30 Mart 2014 seçimlerinde seçmen daha önceki seçimlerde de olduğu gibi kendi zihniyet dünyasına (ideolojisine) hitap eden ve iktisadi çıkarını en iyi koruyacağını düşündüğü siyasal partilere ve onların liste ve adaylarına oy vermiştir. Oyların çoğu (%70’e yakını) başta AKP ve MHP olmak üzere daha çok muhafazakâr olan parti listelerine ve adaylara verilmiştir. Dörtte biri kadarı da CHP’ye ve %6 kadarı da BDP’ye verilmiş, geri kalan oylar bağımsız olan adaylar da dâhil olmak üzere daha az oy alan siyasal partiler arasında dağılmıştır. Zihniyetler aynı zamanda bir yaşam tarzı ile de yakından ilgilidir. Burada seçmenin muhafazakâr, liberal, laik v.b. yaşam tarzını korumak için de oy kullandığını düşünmemek için bir sebep yoktur. Zaten İzmir’de olduğu kadar Erzurum’da da seçmenler kendi hayat tarazlarının sürdürülmesi için en uygun olarak gördükleri siyasal partilere teveccüh etmişlerdir. 
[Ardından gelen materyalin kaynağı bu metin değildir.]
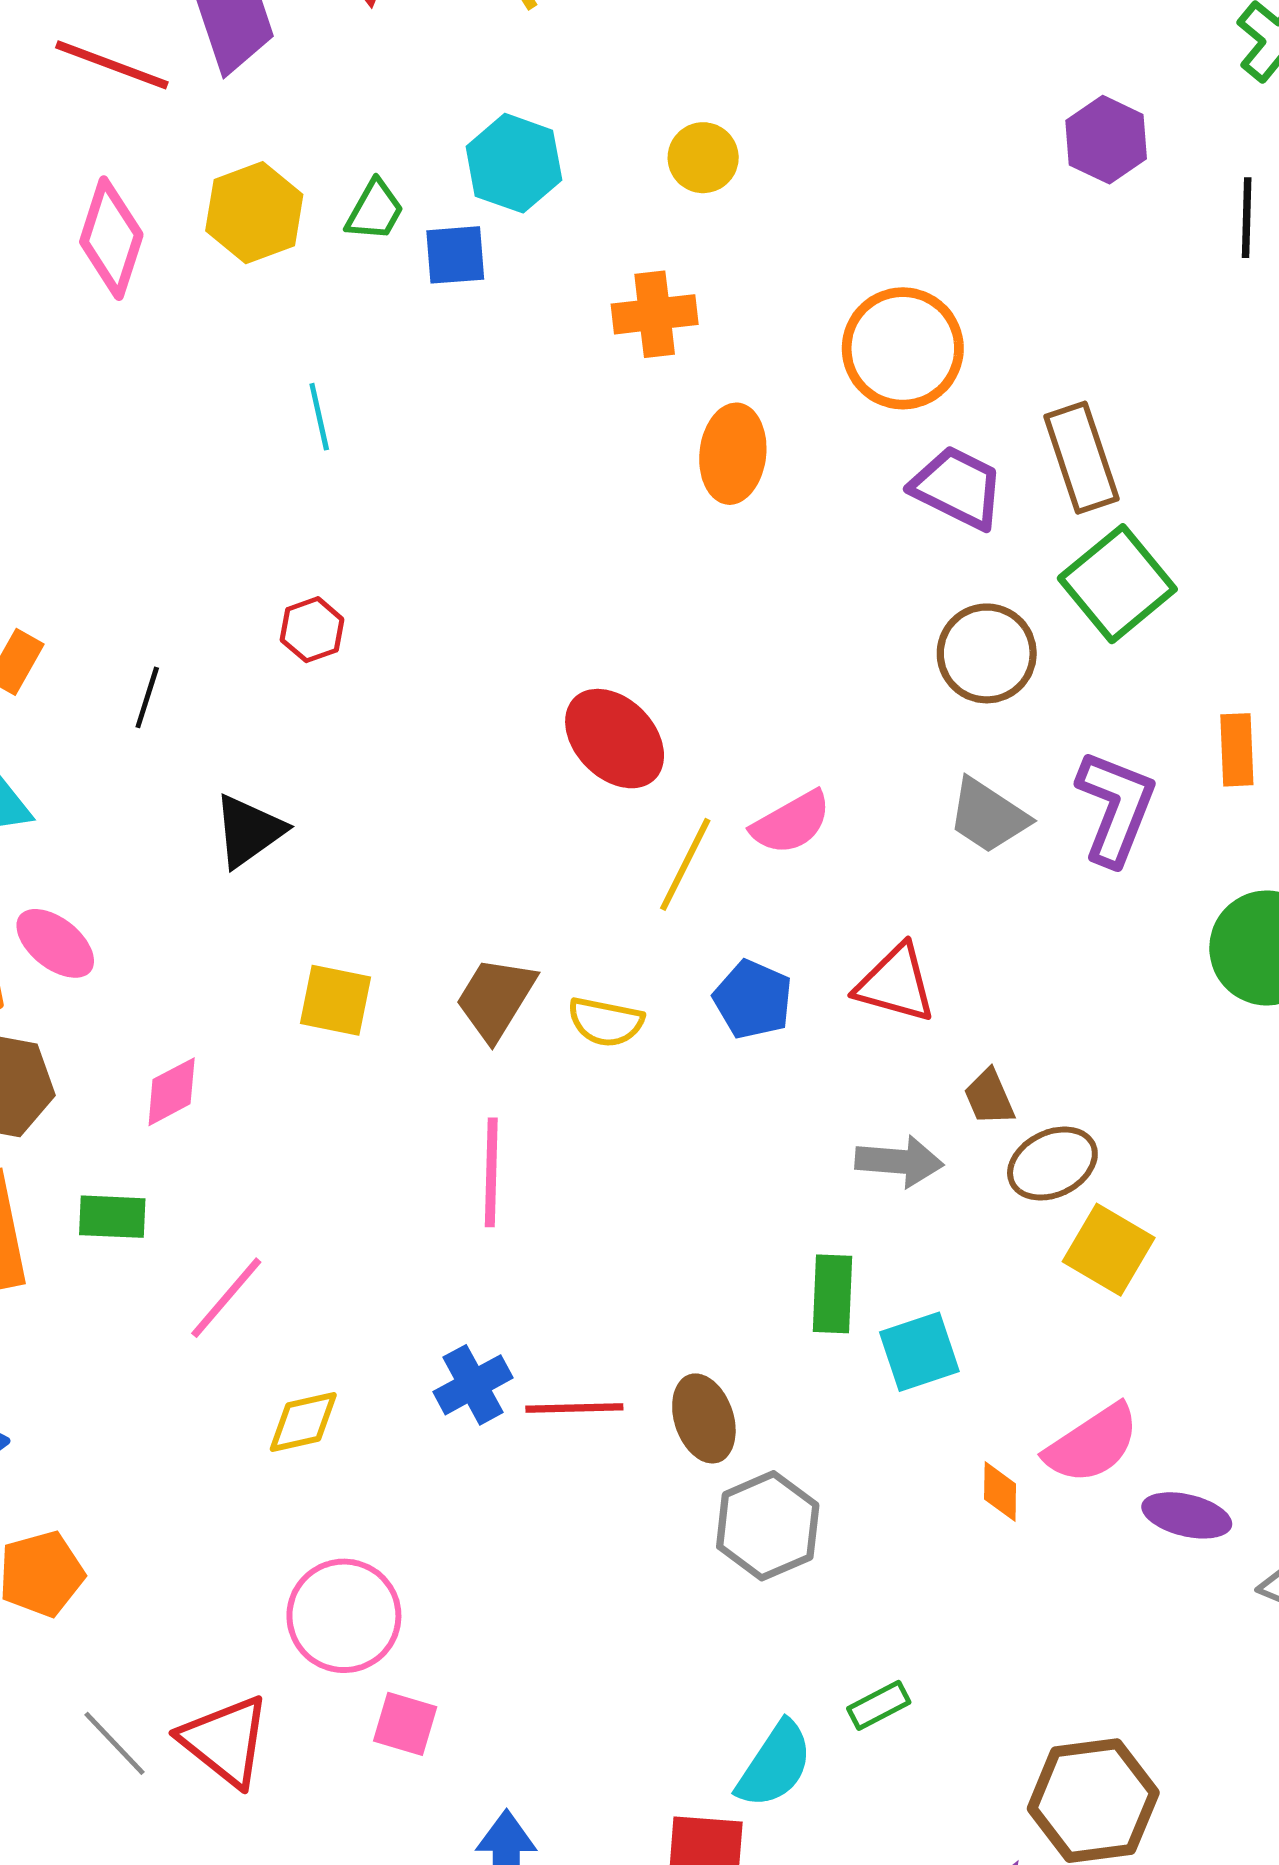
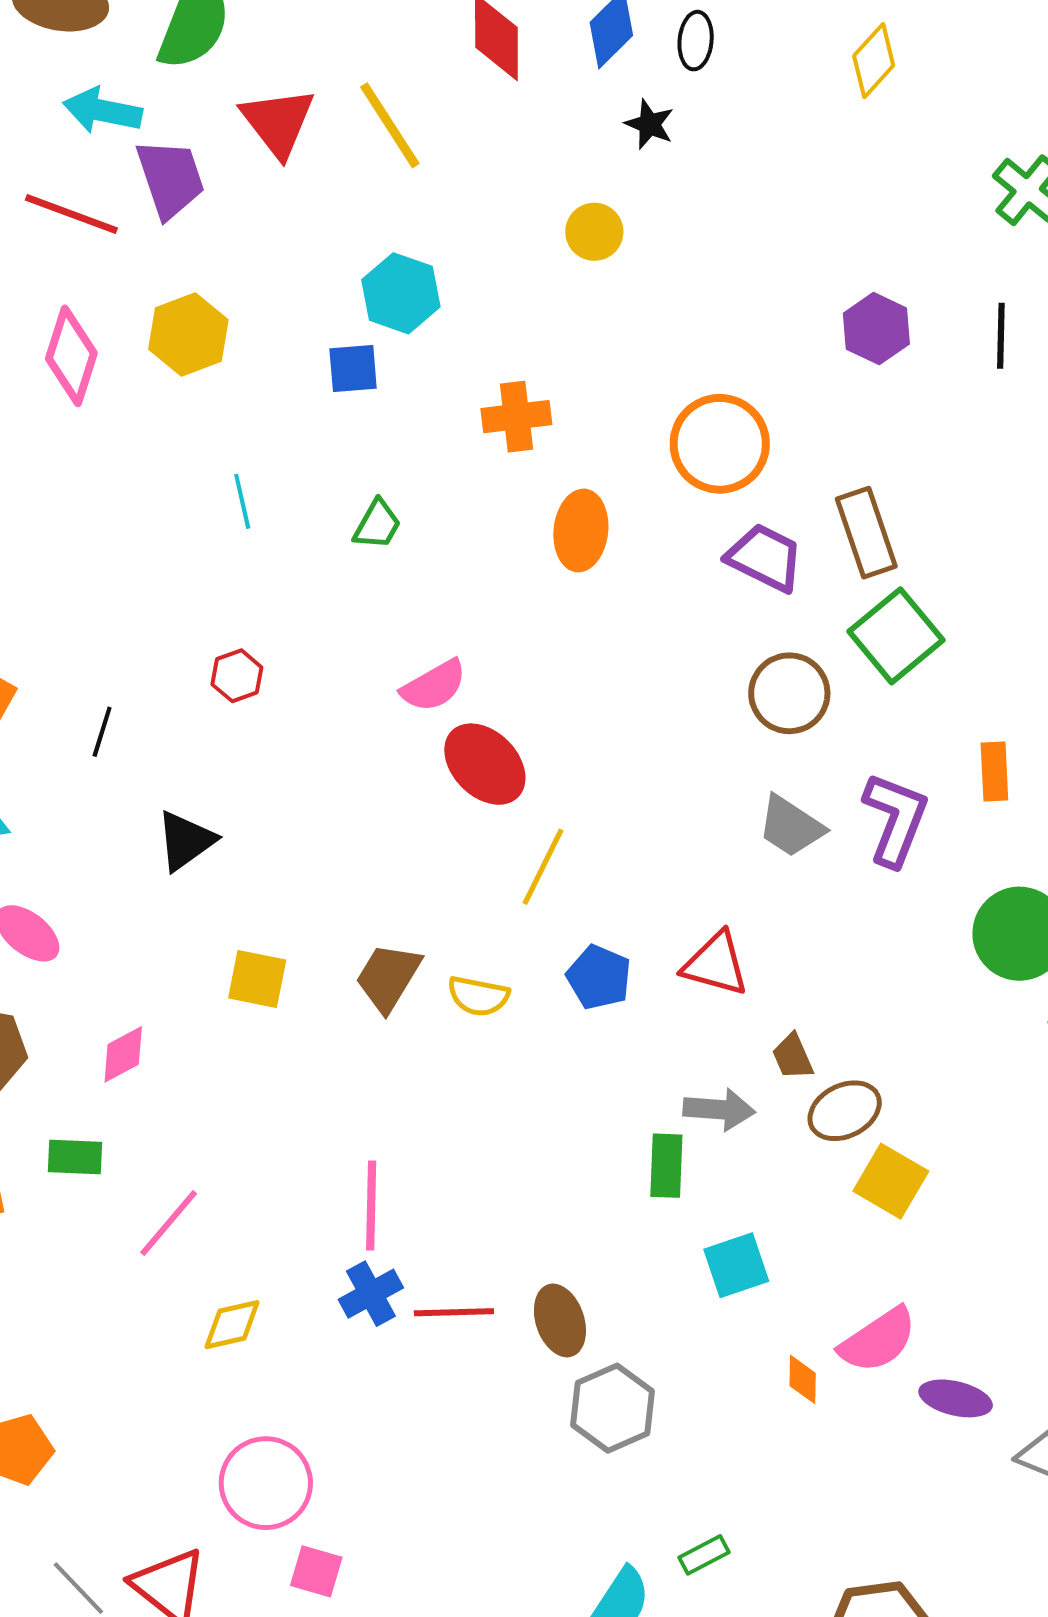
purple hexagon: (1106, 140) -> (876, 329), moved
yellow circle: (703, 158) -> (594, 232), moved
green trapezoid: (375, 210) -> (377, 524), moved
pink semicircle: (791, 823) -> (434, 686), moved
pink line: (491, 1172) -> (371, 1205), moved
green rectangle: (832, 1294) -> (666, 1166), moved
Bu eğilimleri güçlendiren, ekonominin iyi veya kötü yönetildiğine dair fikirlerdir. 2014 seçimlerinde çokluk (ekseriyet) seçmen ekonominin iyi yönetildiği düşüncesiyle oy kullanmış; iktisadi çıkarı olarak gördüğü kredi kartı borcu, emlak değerlendirme politikası, tarım politikası, eğitim politikası, enerji politikası v.b. uygulamaları destekleyen bir tutum takınmıştır. Ekonominin iyi yönetilmediğini düşünenlerin ise özellikle MHP ve CHP’ye yöneldiğini gösteren bulgular da mevcuttur. Ekonominin gidişatı 2011’e nazaran biraz daha kötüdür ve AKP de 2011’e nazaran %6,5 kadar oy kaybetmiştir.

Bu saiklere beğenilen belediye başkanları ve onların partilerine verilen oyların da eklenmesi makuldür. Bu seçimler yerel seçimler olduğundan bazı seçim çevrelerinde yerel politikacılar ve partilerin algısının da rolü olmuştur.  

Türkiye’de bunlar olurken, dünya da gelişiyor. Örneğin iletişim teknolojilerindeki gelişmeler dünyayı değiştiriyor. Sosyal medya gibi yeni tür iletişim kanalları ortaya çıkıyor. Her ne kadar sansürlerle iletişim sekteye uğrasa da Türkiye de bu tür yeniliklerden etkileniyor, bu dönüşümün bir parçası. Gelecekte Türkiye’yi ne bekliyor?

Türkiye’nin geleceğinde daha kentli, sanayi ve sanayi ötesi topluma doğru evrilen bir toplum, hafif yaşlı bir nüfusumuz olacak. Bunun gerektirdiği talepleri karşılamaya çalışan bir siyasi ortama doğru ilerleyeceğiz. Demokrasi talebi de artarak devam edecektir diye varsayıyorum. Türkiye dünyadan kopmadığı ve içine kapanmadığı sürece tabii. Muhafazakârlaşmanın etkileri de giderek zayıflayacaktır. Onu da kabul etmek lazım. Birkaç kuşak içinde, kentli orta sınıfın sayıca artmasıyla Avrupa’daki toplumlara benzer bir toplum ortaya çıkmaya başlayacaktır. Bu da birdenbire olmayacak. Buraya iki kuşakla geldik, buradan da altmış senede çıkacağız minimumda.